Document understanding data
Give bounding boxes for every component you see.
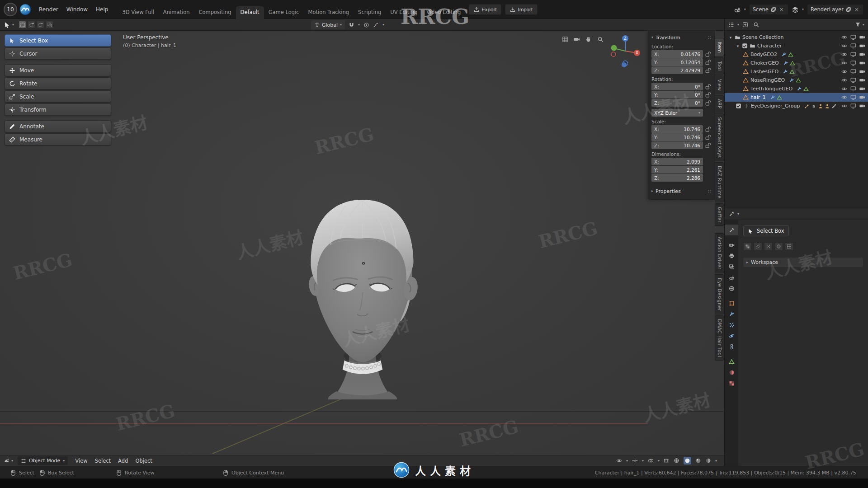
texture-grid-icon[interactable] xyxy=(785,242,793,251)
sidebar-tab-action-driver[interactable]: Action Driver xyxy=(715,233,724,273)
collection-checkbox[interactable] xyxy=(736,103,741,109)
snap-magnet-icon[interactable] xyxy=(349,22,354,28)
select-mode-new-button[interactable] xyxy=(19,21,26,28)
tool-dropdown-chevron-icon[interactable]: ▾ xyxy=(12,23,14,27)
export-button[interactable]: Export xyxy=(469,4,501,15)
falloff-curve-icon[interactable] xyxy=(373,22,379,28)
workspace-tab-video-editing[interactable]: Video Editing xyxy=(422,6,465,19)
rotation-mode-dropdown[interactable]: XYZ Euler▾ xyxy=(651,109,703,117)
texture-checker-icon[interactable] xyxy=(743,242,752,251)
lock-icon[interactable] xyxy=(705,100,711,106)
properties-tab-scene[interactable] xyxy=(725,272,738,283)
editor-type-icon[interactable] xyxy=(4,458,9,464)
expand-caret-icon[interactable]: ▾ xyxy=(728,35,733,40)
snap-options-chevron-icon[interactable]: ▾ xyxy=(358,23,360,27)
editor-type-chevron-icon[interactable]: ▾ xyxy=(11,459,13,463)
active-tool-icon[interactable] xyxy=(4,21,11,28)
scene-browse-chevron-icon[interactable]: ▾ xyxy=(744,8,746,11)
workspace-panel-header[interactable]: ▸Workspace xyxy=(743,258,863,267)
properties-panel-header[interactable]: ▸Properties ∷ xyxy=(651,187,711,195)
location-y-field[interactable]: Y:0.12054 xyxy=(651,58,703,66)
rotation-y-field[interactable]: Y:0° xyxy=(651,91,703,99)
sidebar-tab-item[interactable]: Item xyxy=(715,38,724,56)
location-z-field[interactable]: Z:2.47979 xyxy=(651,66,703,74)
outliner-row-eyedesigner_group[interactable]: EyeDesigner_Groupa xyxy=(725,102,868,110)
panel-drag-dots-icon[interactable]: ∷ xyxy=(708,35,711,41)
lock-icon[interactable] xyxy=(705,142,711,149)
properties-tab-object[interactable] xyxy=(725,298,738,309)
sidebar-tab-view[interactable]: View xyxy=(715,75,724,94)
workspace-tab-scripting[interactable]: Scripting xyxy=(354,6,386,19)
properties-editor-chevron-icon[interactable]: ▾ xyxy=(737,212,739,216)
tool-annotate-button[interactable]: Annotate xyxy=(5,120,111,132)
properties-tab-world[interactable] xyxy=(725,283,738,294)
dimensions-z-field[interactable]: Z:2.286 xyxy=(651,174,703,182)
xray-toggle-icon[interactable] xyxy=(664,458,670,464)
unlink-scene-icon[interactable]: × xyxy=(778,6,785,13)
location-x-field[interactable]: X:0.01476 xyxy=(651,50,703,58)
texture-sphere-icon[interactable] xyxy=(774,242,783,251)
workspace-tab-motion-tracking[interactable]: Motion Tracking xyxy=(304,6,354,19)
properties-tab-constraints[interactable] xyxy=(725,341,738,352)
lock-icon[interactable] xyxy=(705,92,711,98)
viewport-menu-view[interactable]: View xyxy=(71,458,91,464)
rotation-x-field[interactable]: X:0° xyxy=(651,83,703,90)
outliner-row-character[interactable]: ▾Character xyxy=(725,42,868,50)
properties-tab-material[interactable] xyxy=(725,367,738,378)
shading-chevron-icon[interactable]: ▾ xyxy=(715,459,717,463)
view-layer-chevron-icon[interactable]: ▾ xyxy=(802,8,804,11)
transform-panel-header[interactable]: ▾Transform ∷ xyxy=(651,33,711,42)
lock-icon[interactable] xyxy=(705,84,711,90)
menu-render[interactable]: Render xyxy=(35,4,62,15)
outliner-row-noseringgeo[interactable]: NoseRingGEO xyxy=(725,76,868,84)
tool-move-button[interactable]: Move xyxy=(5,64,111,76)
viewport-menu-select[interactable]: Select xyxy=(91,458,114,464)
scene-selector[interactable]: Scene × xyxy=(749,4,788,15)
collection-checkbox[interactable] xyxy=(742,43,748,49)
sidebar-tab-gaffer[interactable]: Gaffer xyxy=(715,203,724,226)
outliner-row-lashesgeo[interactable]: LashesGEO xyxy=(725,67,868,76)
lock-icon[interactable] xyxy=(705,134,711,141)
properties-tab-output[interactable] xyxy=(725,250,738,261)
shading-wireframe-icon[interactable] xyxy=(674,458,679,464)
properties-tab-tool[interactable] xyxy=(725,225,738,235)
new-layer-icon[interactable] xyxy=(846,7,851,12)
workspace-tab-3d-view-full[interactable]: 3D View Full xyxy=(118,6,158,19)
properties-tab-object-data[interactable] xyxy=(725,356,738,367)
expand-caret-icon[interactable]: ▾ xyxy=(736,44,740,48)
active-tool-display[interactable]: Select Box xyxy=(743,225,789,236)
sidebar-tab-tool[interactable]: Tool xyxy=(715,57,724,75)
texture-dots-icon[interactable] xyxy=(764,242,773,251)
lock-icon[interactable] xyxy=(705,67,711,74)
view-layer-icon[interactable] xyxy=(792,6,799,13)
properties-tab-view-layer[interactable] xyxy=(725,261,738,272)
overlays-icon[interactable] xyxy=(648,458,654,464)
workspace-tab-animation[interactable]: Animation xyxy=(159,6,194,19)
scale-z-field[interactable]: Z:10.746 xyxy=(651,141,703,149)
sidebar-tab-daz-runtime[interactable]: DAZ Runtime xyxy=(715,162,724,202)
lock-icon[interactable] xyxy=(705,59,711,66)
pan-hand-icon[interactable] xyxy=(585,36,592,42)
falloff-chevron-icon[interactable]: ▾ xyxy=(382,23,384,27)
camera-view-icon[interactable] xyxy=(574,36,580,42)
tool-rotate-button[interactable]: Rotate xyxy=(5,77,111,89)
outliner-row-bodygeo2[interactable]: BodyGEO2 xyxy=(725,50,868,59)
properties-tab-texture[interactable] xyxy=(725,378,738,389)
outliner-row-hair_1[interactable]: hair_1 xyxy=(725,93,868,102)
viewport-menu-object[interactable]: Object xyxy=(132,458,156,464)
properties-editor-icon[interactable] xyxy=(729,211,735,217)
zoom-magnifier-icon[interactable] xyxy=(597,36,604,42)
outliner-editor-icon[interactable] xyxy=(728,22,734,28)
character-head-model[interactable] xyxy=(294,196,431,400)
workspace-tab-uv-editing[interactable]: UV Editing xyxy=(386,6,422,19)
tool-scale-button[interactable]: Scale xyxy=(5,90,111,103)
app-logo-icon[interactable] xyxy=(19,4,31,15)
mode-dropdown[interactable]: Object Mode ▾ xyxy=(18,456,68,465)
dimensions-x-field[interactable]: X:2.099 xyxy=(651,158,703,165)
search-icon[interactable] xyxy=(753,22,759,28)
filter-funnel-icon[interactable] xyxy=(855,22,861,28)
filter-chevron-icon[interactable]: ▾ xyxy=(863,23,864,27)
texture-diagonal-icon[interactable] xyxy=(754,242,762,251)
select-mode-intersect-button[interactable] xyxy=(46,21,53,28)
new-scene-icon[interactable] xyxy=(771,7,776,12)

PROBLEM REQUIREMENTS:
Tally the lines of the entries that include the word "workspace" and give only the total.

WRITTEN ANSWER:
7